Enfin, avec le début des révolutions arabes en 2011, les gouvernements réactionnaires cherchent à étouffer ces révolutions et à rééquilibrer leurs influences régionales. De même en est-il des USA qui cherchent toujours à rééquilibrer leurs alliances et poursuivent deux objectifs : diminuer leur dépendance énergétique, ce qui les pousse notamment au développement du gaz et pétrole de schiste, et diminuer le coût politique et financier de leurs interventions militaires (suite au fiasco de la guerre en Irak de 2003) en cherchant des relais sur le terrain. Après l’accord provisoire de Genève de 2013, la position régionale de l’Iran s’est affaiblie. En témoignent l’effondrement du régime irakien (inféodé à l’Iran), la formation d’une coalition arabe contre le soutien iranien aux rebelles houthis du Yemen et les difficultés du régime d’Assad, qui « manque d’hommes » malgré le soutien de l’Iran. Si l’Iran s’est alors trouvé en plus grande difficulté que prévue pour négocier l’accord final de Vienne, les USA ont poursuivi leur travail de rapprochement : collaboration ouverte en Irak, tandis qu’en Syrie, les avions de la coalition internationale croisent dans le ciel syrien les avions de Bachar al-Assad, mais ne visent que les positions de Daech.

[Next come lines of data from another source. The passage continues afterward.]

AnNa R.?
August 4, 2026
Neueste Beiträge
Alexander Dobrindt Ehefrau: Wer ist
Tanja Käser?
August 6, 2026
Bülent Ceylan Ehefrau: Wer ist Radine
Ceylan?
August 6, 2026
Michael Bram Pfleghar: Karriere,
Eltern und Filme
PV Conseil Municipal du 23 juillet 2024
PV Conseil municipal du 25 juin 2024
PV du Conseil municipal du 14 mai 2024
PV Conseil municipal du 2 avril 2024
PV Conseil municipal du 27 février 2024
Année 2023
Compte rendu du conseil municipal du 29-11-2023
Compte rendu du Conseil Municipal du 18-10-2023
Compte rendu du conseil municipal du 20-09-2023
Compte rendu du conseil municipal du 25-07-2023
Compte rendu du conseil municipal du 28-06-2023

Avec cette levée des sanctions, le régime espère gagner une marge de manœuvre pour relancer une politique clientéliste. En outre, il espère pouvoir ouvrir le capital d’entreprises iraniennes à des capitaux étrangers, raison pour laquelle il lui faut maintenir une main d’œuvre à bas coût. Toutefois, la vétusté des infrastructures et la corruption du régime peuvent être un frein aux investissements étrangers ou à la mise en place, par le régime, d’une politique économique de renouvellement de ces infrastructures.

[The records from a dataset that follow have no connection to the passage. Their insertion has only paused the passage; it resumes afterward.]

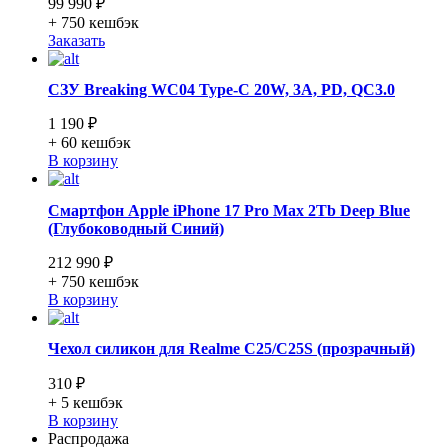
99 990 ₽
+ 750
кешбэк
Заказать
СЗУ Breaking WC04 Type-C 20W, 3A, PD, QC3.0
1 190 ₽
+ 60
кешбэк
В корзину
Смартфон Apple iPhone 17 Pro Max 2Tb Deep Blue
(Глубоководный Синий)
212 990 ₽
+ 750
кешбэк
В корзину
Чехол силикон для Realme C25/C25S (прозрачный)
310 ₽
+ 5
кешбэк
В корзину
Распродажа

Le gouvernement français a bloqué le plus longtemps possible les négociations sur l’accord nucléaire, car il a accru ses échanges avec l’Arabie Saoudite et se fait le porte-voix d’Israël, un peu en froid avec les États-Unis ; en outre, il tente de préserver la place politique et militaire de l’impérialisme français. Après les accords de Vienne, le gouvernement français a fait volte face, et vante aujourd’hui tous les débouchés économiques que représente potentiellement, pour les entreprises françaises, l’Iran.
Mais dans aucun de ces accords, comme dans aucune des rencontres diplomatiques, la question des libertés démocratiques en Iran n’a été posée. Rohani avait affirmé qu’il ne faudrait pas en discuter. Et en parallèle, la répression s’est accrue en Iran.

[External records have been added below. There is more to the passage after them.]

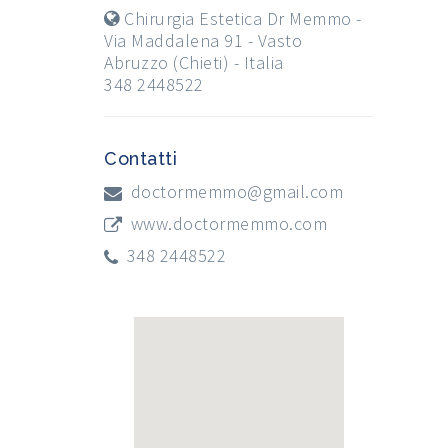
Chirurgia Estetica Dr Memmo -
Via Maddalena 91 - Vasto
Abruzzo (Chieti) - Italia
348 2448522
Contatti
doctormemmo@gmail.com
www.doctormemmo.com
348 2448522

Pourtant, cette question des libertés est liée au combat des travailleurs pour de meilleures conditions de travail, et au delà pour remettre en cause ce régime. Apporter son soutien au combat pour ces libertés est une nécessité et un point d’appui pour stopper la dégradation des conditions de travail de l’ensemble des travailleurs. Cette solidarité est de la responsabilité des organisations ouvrières à l’échelle internationale.
** ** **
Notes :
1 : Données de l’IFM ou de la Banque Centrale d’Iran. Ces bénéfices sont liés à l’augmentation du cours mondial du pétrole depuis le début des années 2000 (entrecoupée d’une chute en 2009) ; ce cours a chuté depuis 2014
2 : The working class and the islamic state in Iran, par H. Moghissi et S. Rahnema, 2001.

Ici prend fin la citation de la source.